- _TASK BRIEF_: Among the lines below, count those with "bidang". Give only the number.

- _MATERIALS PROVIDED_:
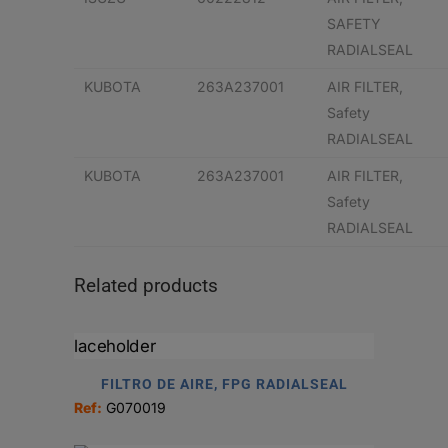
SAFETY
RADIALSEAL
KUBOTA
263A237001
AIR FILTER,
Safety
RADIALSEAL
KUBOTA
263A237001
AIR FILTER,
Safety
RADIALSEAL
Related products
FILTRO DE AIRE, FPG RADIALSEAL
Ref:
G070019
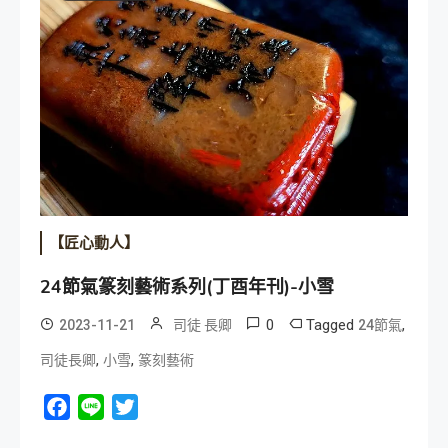
【匠心動人】
24節氣篆刻藝術系列(丁酉年刊)-小雪
0
Tagged
,
2023-11-21
司徒 長卿
24節氣
,
,
司徒長卿
小雪
篆刻藝術
Facebook
Line
Twitter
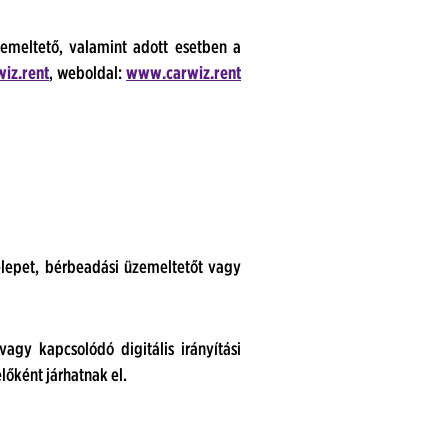
zemeltető, valamint adott esetben a
iz.rent
, weboldal:
www.carwiz.rent
ktelepet, bérbeadási üzemeltetőt vagy
agy kapcsolódó digitális irányítási
őként járhatnak el.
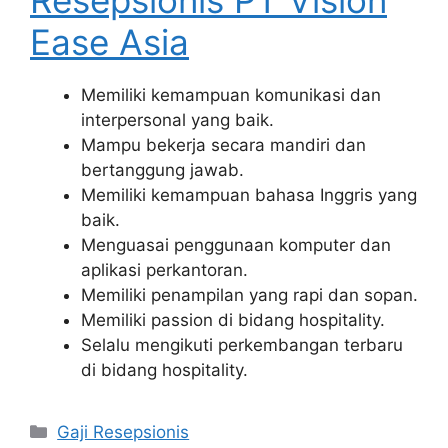
Ease Asia
Memiliki kemampuan komunikasi dan
interpersonal yang baik.
Mampu bekerja secara mandiri dan
bertanggung jawab.
Memiliki kemampuan bahasa Inggris yang
baik.
Menguasai penggunaan komputer dan
aplikasi perkantoran.
Memiliki penampilan yang rapi dan sopan.
Memiliki passion di bidang hospitality.
Selalu mengikuti perkembangan terbaru
di bidang hospitality.
Kategori
Gaji Resepsionis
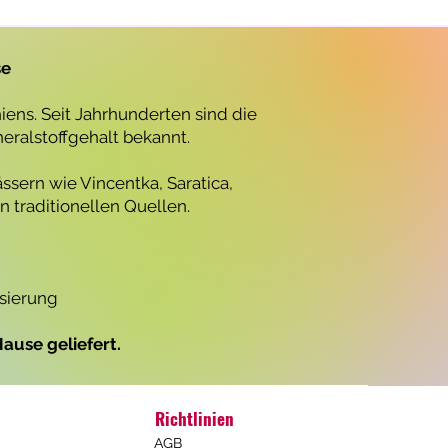
r
o
1
L
se
i
t
e
ens. Seit Jahrhunderten sind die
r
neralstoffgehalt bekannt.
ssern wie Vincentka, Saratica,
 traditionellen Quellen.
isierung
ause geliefert.
Richtlinien
AGB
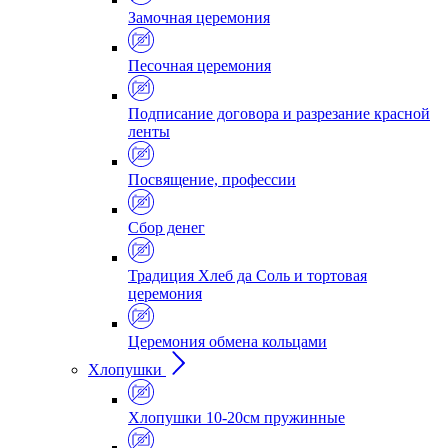
Замочная церемония
Песочная церемония
Подписание договора и разрезание красной
ленты
Посвящение, профессии
Сбор денег
Традиция Хлеб да Соль и тортовая
церемония
Церемония обмена кольцами
Хлопушки
Хлопушки 10-20см пружинные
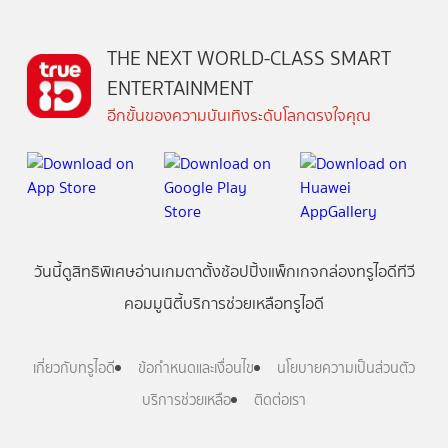
THE NEXT WORLD-CLASS SMART
ENTERTAINMENT
อีกขั้นของความบันเทิงระดับโลกตรงใจคุณ
วันนี้
ดู
สิทธิพิเศษ
อ่าน
เกม
ตาตั้ง
ช้อปปิ้ง
แพ็กเกจ
กล่องทรูไอดีทีวี
คอมมูนิตี้
บริการช่วยเหลือทรูไอดี
เกี่ยวกับทรูไอดี
ข้อกำหนดและเงื่อนไข
นโยบายความเป็นส่วนตัว
บริการช่วยเหลือ
ติดต่อเรา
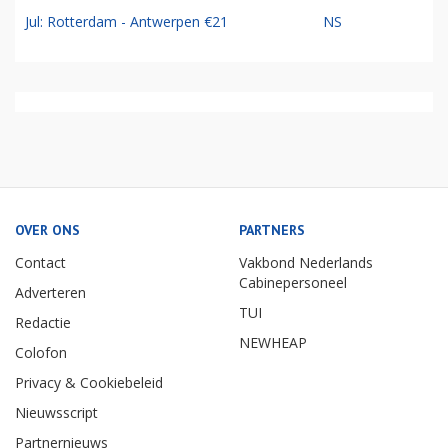
Jul: Rotterdam - Antwerpen €21
NS
OVER ONS
PARTNERS
Contact
Vakbond Nederlands
Cabinepersoneel
Adverteren
TUI
Redactie
NEWHEAP
Colofon
Privacy & Cookiebeleid
Nieuwsscript
Partnernieuws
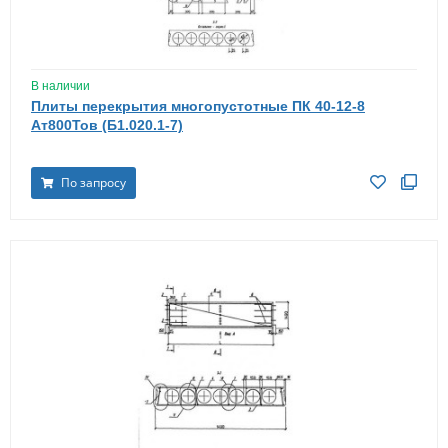
В наличии
Плиты перекрытия многопустотные ПК 40-12-8
Ат800Тов (Б1.020.1-7)
По запросу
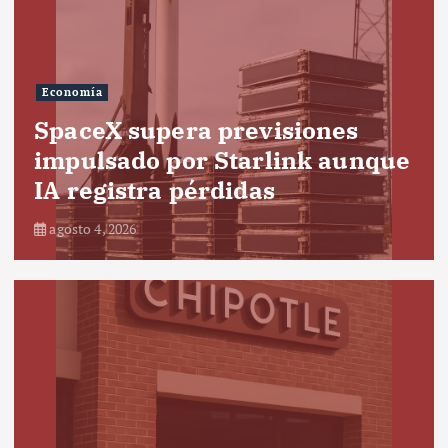
Economía
SpaceX supera previsiones
impulsado por Starlink aunque
IA registra pérdidas
agosto 4, 2026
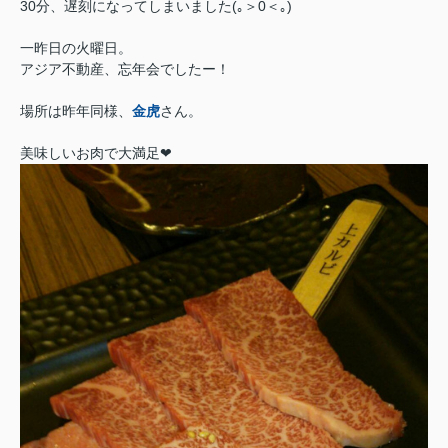
30分、遅刻になってしまいました(｡＞0＜｡)
一昨日の火曜日。
アジア不動産、忘年会でしたー！
場所は昨年同様、
金虎
さん。
美味しいお肉で大満足❤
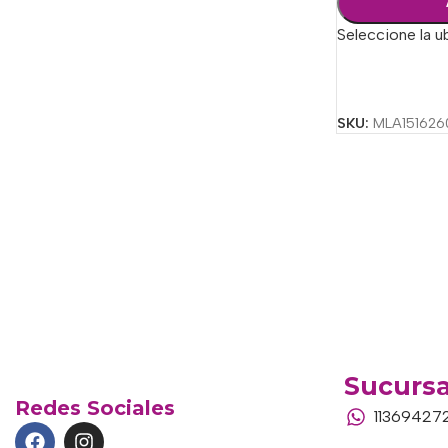
Seleccione la u
Seleccionar Op
SKU:
MLA151626
Sucursa
Redes Sociales
11369427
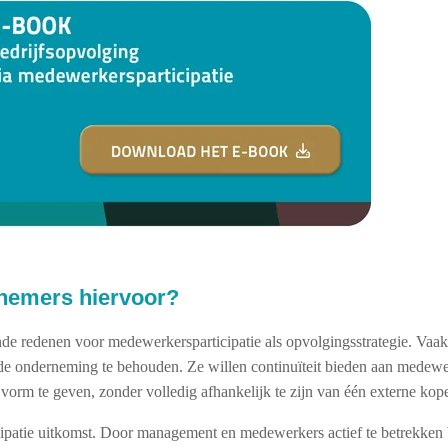
nemers hiervoor?
 redenen voor medewerkersparticipatie als opvolgingsstrategie. Vaak 
n de onderneming te behouden. Ze willen continuïteit bieden aan medew
vorm te geven, zonder volledig afhankelijk te zijn van één externe kope
cipatie uitkomst. Door management en medewerkers actief te betrekken b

- _PROBLEM SOLUTION_: 2